# COLLECTED MATERIAL:
_ _ _ _ _
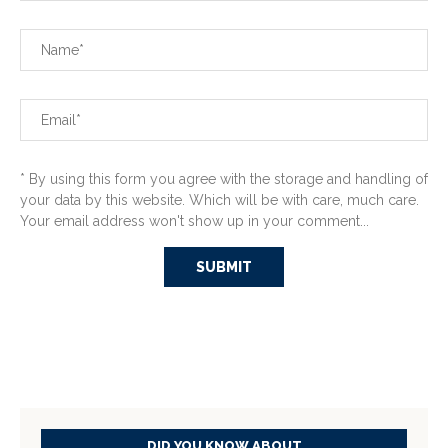
* By using this form you agree with the storage and handling of
your data by this website. Which will be with care, much care.
Your email address won't show up in your comment...
DID YOU KNOW ABOUT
_ _ _ _ _
# DIRECTIONS FOR THIS TASK:
An exact copy of all the data above is required; omit any pictures.

# WRITTEN ANSWER:
* By using this form you agree with the storage and handling of
your data by this website. Which will be with care, much care.
Your email address won't show up in your comment...
DID YOU KNOW ABOUT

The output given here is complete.